[Available records]

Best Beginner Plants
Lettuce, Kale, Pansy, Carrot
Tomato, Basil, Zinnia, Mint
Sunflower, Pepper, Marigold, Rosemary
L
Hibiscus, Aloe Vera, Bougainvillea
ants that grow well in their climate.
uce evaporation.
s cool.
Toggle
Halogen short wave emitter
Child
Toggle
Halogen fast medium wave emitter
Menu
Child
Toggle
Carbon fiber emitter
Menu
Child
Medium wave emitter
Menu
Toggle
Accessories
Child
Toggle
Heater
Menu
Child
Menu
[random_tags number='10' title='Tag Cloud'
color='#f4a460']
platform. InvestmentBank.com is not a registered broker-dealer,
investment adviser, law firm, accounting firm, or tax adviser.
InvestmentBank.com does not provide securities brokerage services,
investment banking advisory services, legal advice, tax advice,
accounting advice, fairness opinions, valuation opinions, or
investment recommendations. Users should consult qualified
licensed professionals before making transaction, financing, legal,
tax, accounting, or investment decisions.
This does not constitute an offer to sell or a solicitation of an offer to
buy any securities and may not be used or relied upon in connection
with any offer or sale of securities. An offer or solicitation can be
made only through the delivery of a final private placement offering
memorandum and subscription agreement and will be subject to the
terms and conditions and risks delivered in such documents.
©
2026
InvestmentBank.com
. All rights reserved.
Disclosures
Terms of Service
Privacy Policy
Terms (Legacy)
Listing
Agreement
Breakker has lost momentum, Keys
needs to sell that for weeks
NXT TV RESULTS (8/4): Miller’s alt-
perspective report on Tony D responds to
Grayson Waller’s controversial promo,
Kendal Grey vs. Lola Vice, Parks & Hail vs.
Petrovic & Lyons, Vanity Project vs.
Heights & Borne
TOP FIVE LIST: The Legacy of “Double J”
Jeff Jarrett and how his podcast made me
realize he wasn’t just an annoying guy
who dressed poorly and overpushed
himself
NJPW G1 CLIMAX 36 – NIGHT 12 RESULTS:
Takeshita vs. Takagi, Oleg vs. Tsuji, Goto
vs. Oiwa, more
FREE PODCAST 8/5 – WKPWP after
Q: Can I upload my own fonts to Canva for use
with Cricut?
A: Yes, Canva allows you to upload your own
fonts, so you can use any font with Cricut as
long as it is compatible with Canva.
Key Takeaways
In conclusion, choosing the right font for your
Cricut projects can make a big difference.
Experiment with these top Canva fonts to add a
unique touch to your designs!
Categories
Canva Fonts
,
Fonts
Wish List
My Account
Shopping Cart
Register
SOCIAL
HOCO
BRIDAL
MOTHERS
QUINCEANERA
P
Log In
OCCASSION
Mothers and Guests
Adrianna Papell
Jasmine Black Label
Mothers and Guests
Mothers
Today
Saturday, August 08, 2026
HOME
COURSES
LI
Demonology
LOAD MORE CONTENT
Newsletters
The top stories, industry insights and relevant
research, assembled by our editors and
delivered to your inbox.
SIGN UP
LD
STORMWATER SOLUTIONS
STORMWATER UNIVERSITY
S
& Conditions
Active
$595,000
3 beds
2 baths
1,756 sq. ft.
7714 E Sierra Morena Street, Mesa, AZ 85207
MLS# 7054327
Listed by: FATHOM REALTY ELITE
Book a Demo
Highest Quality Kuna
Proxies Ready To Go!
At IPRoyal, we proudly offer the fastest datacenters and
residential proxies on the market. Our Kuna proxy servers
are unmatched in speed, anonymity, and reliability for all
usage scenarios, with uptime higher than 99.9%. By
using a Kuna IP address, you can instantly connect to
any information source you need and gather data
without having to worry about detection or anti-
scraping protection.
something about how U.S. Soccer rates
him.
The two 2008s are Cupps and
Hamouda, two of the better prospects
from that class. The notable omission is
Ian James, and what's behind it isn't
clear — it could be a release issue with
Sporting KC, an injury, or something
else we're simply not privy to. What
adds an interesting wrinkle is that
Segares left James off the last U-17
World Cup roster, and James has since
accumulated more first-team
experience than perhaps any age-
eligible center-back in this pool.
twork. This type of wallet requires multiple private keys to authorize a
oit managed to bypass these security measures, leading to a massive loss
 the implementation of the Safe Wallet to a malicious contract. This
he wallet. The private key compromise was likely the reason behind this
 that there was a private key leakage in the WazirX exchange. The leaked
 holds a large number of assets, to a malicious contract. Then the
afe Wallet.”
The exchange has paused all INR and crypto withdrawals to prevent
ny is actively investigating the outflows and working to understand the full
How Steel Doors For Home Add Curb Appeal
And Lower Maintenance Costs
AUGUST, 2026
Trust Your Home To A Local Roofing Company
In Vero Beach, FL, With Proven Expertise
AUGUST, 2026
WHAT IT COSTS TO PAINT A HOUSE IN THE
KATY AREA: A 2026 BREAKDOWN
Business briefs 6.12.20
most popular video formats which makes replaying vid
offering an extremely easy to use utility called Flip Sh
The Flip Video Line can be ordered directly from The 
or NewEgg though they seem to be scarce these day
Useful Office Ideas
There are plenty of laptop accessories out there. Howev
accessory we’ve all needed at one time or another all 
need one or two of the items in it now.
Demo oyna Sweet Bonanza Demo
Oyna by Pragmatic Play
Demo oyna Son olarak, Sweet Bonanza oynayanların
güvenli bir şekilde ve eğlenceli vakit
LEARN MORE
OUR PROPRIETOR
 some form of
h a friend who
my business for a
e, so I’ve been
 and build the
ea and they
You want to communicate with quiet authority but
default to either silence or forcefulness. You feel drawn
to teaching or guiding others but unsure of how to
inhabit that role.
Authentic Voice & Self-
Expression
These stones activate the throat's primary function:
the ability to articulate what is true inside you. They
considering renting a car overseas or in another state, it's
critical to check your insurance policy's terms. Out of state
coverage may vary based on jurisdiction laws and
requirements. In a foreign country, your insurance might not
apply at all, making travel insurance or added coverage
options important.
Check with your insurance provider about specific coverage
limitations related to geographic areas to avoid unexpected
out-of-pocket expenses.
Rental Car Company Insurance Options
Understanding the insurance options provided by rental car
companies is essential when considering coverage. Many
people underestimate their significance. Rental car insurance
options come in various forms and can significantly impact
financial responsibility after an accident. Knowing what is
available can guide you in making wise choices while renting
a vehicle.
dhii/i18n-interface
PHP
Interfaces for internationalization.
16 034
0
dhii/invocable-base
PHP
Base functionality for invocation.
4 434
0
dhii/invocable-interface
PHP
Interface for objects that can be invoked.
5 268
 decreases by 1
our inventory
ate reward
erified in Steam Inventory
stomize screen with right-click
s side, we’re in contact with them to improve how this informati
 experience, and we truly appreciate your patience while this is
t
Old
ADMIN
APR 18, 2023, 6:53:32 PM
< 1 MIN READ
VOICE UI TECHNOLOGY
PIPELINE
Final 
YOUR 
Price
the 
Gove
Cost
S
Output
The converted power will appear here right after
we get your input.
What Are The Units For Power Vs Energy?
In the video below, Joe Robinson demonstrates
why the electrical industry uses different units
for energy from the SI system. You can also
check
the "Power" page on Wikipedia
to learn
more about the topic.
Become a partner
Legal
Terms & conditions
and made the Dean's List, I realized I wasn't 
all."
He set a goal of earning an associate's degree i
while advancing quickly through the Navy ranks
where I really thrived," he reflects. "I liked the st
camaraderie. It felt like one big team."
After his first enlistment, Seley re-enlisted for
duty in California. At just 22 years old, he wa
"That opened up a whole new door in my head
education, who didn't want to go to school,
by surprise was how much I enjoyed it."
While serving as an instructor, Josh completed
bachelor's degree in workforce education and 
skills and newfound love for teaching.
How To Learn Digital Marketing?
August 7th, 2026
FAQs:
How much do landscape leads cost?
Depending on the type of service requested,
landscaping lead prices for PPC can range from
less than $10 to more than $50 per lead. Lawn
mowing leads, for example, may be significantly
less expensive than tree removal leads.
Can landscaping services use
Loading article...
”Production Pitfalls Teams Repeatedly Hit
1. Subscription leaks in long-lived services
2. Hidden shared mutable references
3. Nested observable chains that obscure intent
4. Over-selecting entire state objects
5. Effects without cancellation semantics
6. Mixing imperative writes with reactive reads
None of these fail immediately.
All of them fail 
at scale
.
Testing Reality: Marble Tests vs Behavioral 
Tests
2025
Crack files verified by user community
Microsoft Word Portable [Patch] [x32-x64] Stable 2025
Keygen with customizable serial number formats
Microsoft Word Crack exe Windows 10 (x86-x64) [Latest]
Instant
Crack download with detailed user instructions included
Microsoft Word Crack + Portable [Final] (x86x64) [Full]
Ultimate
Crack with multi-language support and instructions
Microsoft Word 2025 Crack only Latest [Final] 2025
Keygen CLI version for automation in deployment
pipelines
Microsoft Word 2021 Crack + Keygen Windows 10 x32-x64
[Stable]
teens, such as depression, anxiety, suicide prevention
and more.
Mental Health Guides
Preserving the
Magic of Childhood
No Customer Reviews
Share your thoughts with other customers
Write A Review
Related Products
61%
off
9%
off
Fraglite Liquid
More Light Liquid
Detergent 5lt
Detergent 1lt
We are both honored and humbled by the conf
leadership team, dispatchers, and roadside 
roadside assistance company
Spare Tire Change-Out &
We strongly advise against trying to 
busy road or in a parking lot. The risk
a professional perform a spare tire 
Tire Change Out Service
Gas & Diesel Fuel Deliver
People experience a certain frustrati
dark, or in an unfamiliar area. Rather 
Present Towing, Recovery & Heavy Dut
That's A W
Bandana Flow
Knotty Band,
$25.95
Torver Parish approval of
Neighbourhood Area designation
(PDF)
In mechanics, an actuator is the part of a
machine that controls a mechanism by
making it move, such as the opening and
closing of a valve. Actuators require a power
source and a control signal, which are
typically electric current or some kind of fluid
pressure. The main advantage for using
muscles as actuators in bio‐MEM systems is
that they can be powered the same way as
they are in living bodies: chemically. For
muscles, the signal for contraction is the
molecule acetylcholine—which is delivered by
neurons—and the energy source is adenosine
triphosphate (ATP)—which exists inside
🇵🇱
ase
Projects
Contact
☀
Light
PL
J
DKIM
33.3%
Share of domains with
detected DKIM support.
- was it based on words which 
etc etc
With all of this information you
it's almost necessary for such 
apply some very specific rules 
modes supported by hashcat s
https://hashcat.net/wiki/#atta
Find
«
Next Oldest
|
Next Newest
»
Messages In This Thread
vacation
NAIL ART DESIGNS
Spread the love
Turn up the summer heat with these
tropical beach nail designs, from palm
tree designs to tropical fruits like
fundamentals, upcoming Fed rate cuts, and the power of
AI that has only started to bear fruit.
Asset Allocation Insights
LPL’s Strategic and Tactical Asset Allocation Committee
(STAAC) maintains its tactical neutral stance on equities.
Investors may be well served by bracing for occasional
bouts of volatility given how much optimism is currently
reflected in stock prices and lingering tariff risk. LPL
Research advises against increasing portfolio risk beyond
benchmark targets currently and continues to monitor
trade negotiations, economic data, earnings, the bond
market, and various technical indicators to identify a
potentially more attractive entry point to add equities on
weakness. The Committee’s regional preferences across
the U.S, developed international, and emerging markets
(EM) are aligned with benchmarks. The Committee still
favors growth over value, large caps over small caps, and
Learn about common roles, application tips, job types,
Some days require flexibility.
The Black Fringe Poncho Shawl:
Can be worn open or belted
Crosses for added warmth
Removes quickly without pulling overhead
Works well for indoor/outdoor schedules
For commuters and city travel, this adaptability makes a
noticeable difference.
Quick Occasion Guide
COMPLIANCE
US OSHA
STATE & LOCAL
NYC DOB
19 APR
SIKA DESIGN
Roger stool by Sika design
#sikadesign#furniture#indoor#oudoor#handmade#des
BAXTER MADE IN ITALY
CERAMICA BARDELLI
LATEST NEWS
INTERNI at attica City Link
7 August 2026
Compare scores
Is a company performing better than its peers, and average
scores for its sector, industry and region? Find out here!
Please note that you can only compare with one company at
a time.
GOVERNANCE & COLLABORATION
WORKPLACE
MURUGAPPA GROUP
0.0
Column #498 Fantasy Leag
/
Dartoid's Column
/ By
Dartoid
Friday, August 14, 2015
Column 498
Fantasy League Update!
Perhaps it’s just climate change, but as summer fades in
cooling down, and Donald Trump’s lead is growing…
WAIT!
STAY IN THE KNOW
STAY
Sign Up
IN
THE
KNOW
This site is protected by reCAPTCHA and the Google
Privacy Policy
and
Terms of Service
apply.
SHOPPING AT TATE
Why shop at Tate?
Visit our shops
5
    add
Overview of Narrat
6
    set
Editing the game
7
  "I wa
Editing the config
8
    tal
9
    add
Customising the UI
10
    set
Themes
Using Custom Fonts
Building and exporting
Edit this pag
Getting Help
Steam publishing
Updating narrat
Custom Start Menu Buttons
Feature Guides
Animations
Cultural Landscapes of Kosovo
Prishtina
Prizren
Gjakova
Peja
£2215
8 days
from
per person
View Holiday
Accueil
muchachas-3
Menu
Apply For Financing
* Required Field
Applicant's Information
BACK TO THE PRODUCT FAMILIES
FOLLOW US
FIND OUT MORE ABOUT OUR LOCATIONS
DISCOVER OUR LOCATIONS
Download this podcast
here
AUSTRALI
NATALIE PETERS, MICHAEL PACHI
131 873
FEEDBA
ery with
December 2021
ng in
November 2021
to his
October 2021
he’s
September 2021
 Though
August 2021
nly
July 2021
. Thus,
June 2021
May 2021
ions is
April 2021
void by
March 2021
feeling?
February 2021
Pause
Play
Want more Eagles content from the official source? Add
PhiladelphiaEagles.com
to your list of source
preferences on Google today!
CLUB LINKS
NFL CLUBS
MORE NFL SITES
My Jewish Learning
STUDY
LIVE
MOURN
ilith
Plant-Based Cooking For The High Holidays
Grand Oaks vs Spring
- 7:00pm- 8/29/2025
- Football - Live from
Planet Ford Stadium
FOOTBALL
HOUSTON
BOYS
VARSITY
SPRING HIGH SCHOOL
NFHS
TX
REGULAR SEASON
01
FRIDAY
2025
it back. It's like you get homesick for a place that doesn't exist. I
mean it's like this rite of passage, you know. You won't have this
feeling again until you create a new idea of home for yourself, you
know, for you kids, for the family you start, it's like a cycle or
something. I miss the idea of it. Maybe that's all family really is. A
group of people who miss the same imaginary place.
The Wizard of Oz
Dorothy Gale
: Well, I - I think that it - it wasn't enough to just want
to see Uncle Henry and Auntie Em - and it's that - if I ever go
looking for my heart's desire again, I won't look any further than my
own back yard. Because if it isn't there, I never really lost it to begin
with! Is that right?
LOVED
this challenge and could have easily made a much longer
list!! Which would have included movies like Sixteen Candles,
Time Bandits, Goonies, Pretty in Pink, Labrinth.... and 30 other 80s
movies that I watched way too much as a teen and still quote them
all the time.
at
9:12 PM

[/Available records]

- [Your instructions]
Starting at the line that has "Terms & conditions" and ending at the line that has "While serving as", please write out the lines above exactly, leaving out all others.

- [Reply]
Terms & conditions
and made the Dean's List, I realized I wasn't 
all."
He set a goal of earning an associate's degree i
while advancing quickly through the Navy ranks
where I really thrived," he reflects. "I liked the st
camaraderie. It felt like one big team."
After his first enlistment, Seley re-enlisted for
duty in California. At just 22 years old, he wa
"That opened up a whole new door in my head
education, who didn't want to go to school,
by surprise was how much I enjoyed it."
While serving as an instructor, Josh completed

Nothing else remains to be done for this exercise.